Exercise directions: Please copy, exactly as written, the span from the first line below to the line that contains "Преобразователь", including both, and skip the pictures.

Data for this exercise:
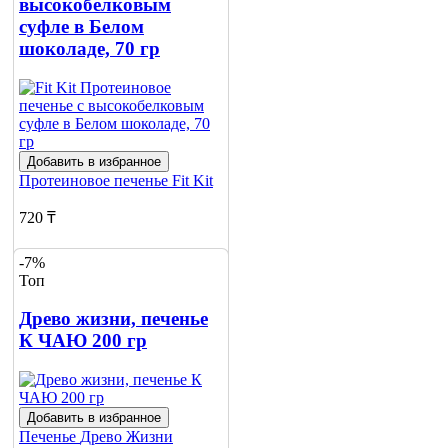
высокобелковым
суфле в Белом
шоколаде, 70 гр
Добавить в избранное
Протеиновое печенье
Fit Kit
720 ₸
890 ₸
-7%
Топ
Нет в наличии
Древо жизни, печенье
Сообщить
К ЧАЮ 200 гр
о наличии
1
Добавить в избранное
Печенье
Древо Жизни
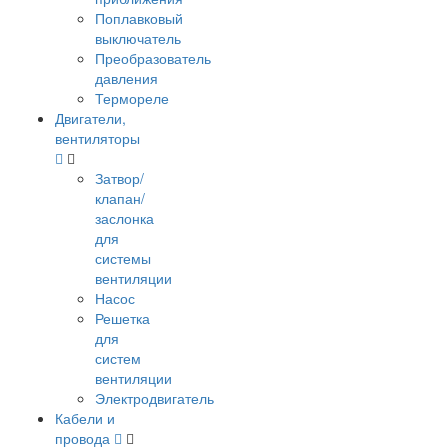
Поплавковый
выключатель
Преобразователь
давления
Термореле
Двигатели,
вентиляторы
Затвор/
клапан/
заслонка
для
системы
вентиляции
Насос
Решетка
для
систем
вентиляции
Электродвигатель
Кабели и
провода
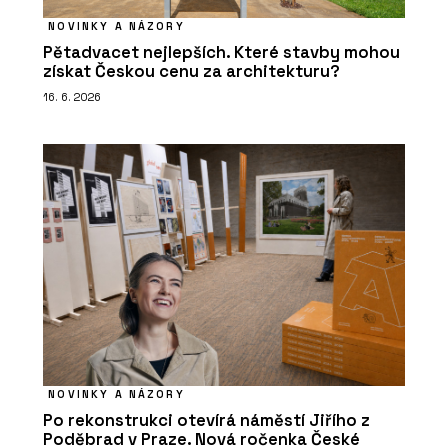
NOVINKY A NÁZORY
Pětadvacet nejlepších. Které stavby mohou
získat Českou cenu za architekturu?
16. 6. 2026
NOVINKY A NÁZORY
Po rekonstrukci otevírá náměstí Jiřího z
Poděbrad v Praze. Nová ročenka České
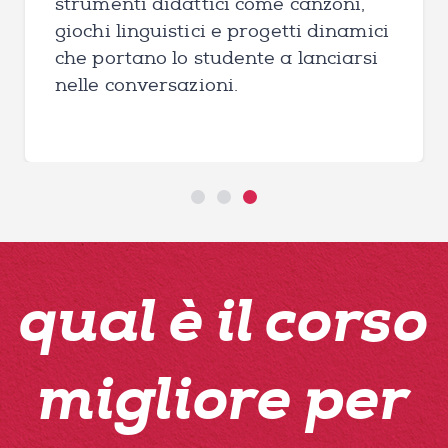
strumenti didattici come canzoni,
giochi linguistici e progetti dinamici
che portano lo studente a lanciarsi
nelle conversazioni.
qual è il corso
migliore per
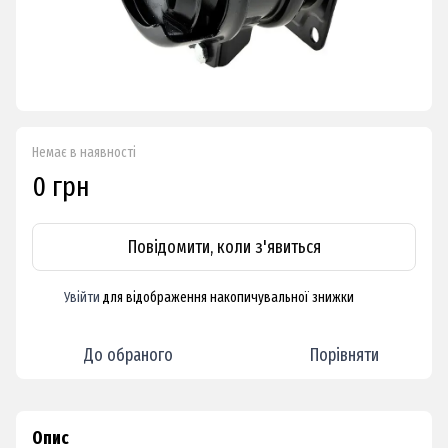
Немає в наявності
0 грн
Повідомити, коли з'явиться
Увійти
для відображення накопичувальної знижки
%
До обраного
Порівняти
Опис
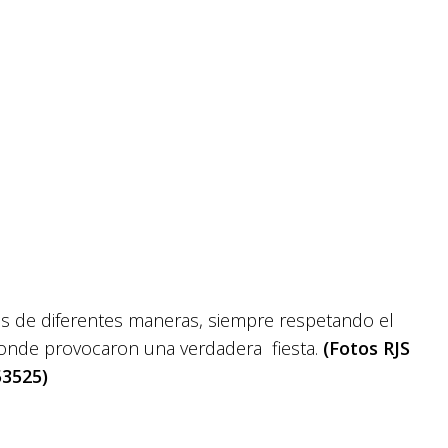
os de diferentes maneras, siempre respetando el
, donde provocaron una verdadera fiesta.
(Fotos RJS
53525)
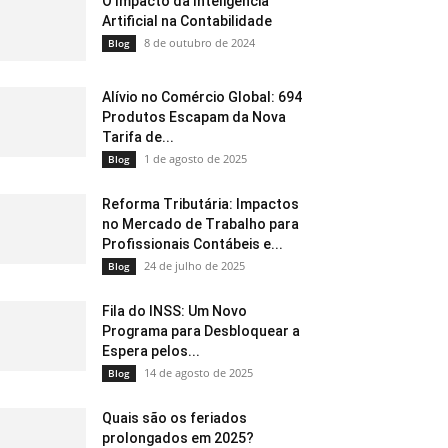
O Impacto da Inteligência
Artificial na Contabilidade
8 de outubro de 2024
Blog
Alívio no Comércio Global: 694
Produtos Escapam da Nova
Tarifa de...
1 de agosto de 2025
Blog
Reforma Tributária: Impactos
no Mercado de Trabalho para
Profissionais Contábeis e...
24 de julho de 2025
Blog
Fila do INSS: Um Novo
Programa para Desbloquear a
Espera pelos...
14 de agosto de 2025
Blog
Quais são os feriados
prolongados em 2025?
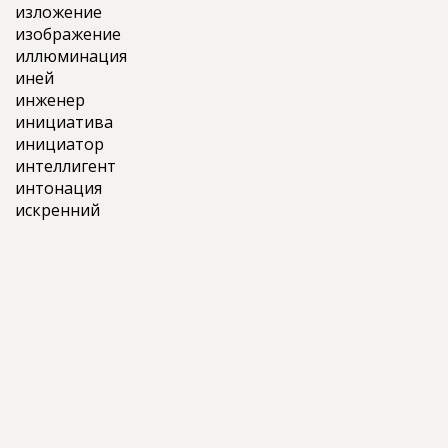
изложение
изображение
иллюминация
иней
инженер
инициатива
инициатор
интеллигент
интонация
искренний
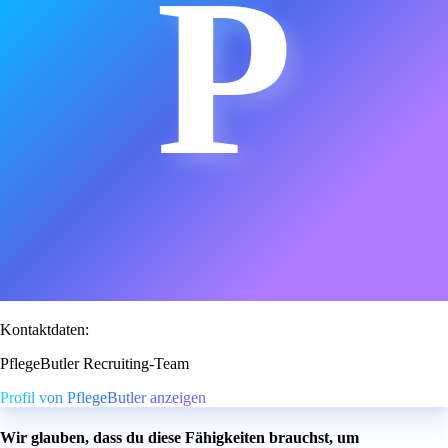
P
Kontaktdaten:
PflegeButler Recruiting-Team
Profil von PflegeButler anzeigen
Wir glauben, dass du diese Fähigkeiten brauchst, um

Exercise output:
высокобелковым
суфле в Белом
шоколаде, 70 гр
Добавить в избранное
Протеиновое печенье
Fit Kit
720 ₸
890 ₸
-7%
Топ
Нет в наличии
Древо жизни, печенье
Сообщить
К ЧАЮ 200 гр
о наличии
1
Добавить в избранное
Печенье
Древо Жизни
Поплавковый
выключатель
Преобразователь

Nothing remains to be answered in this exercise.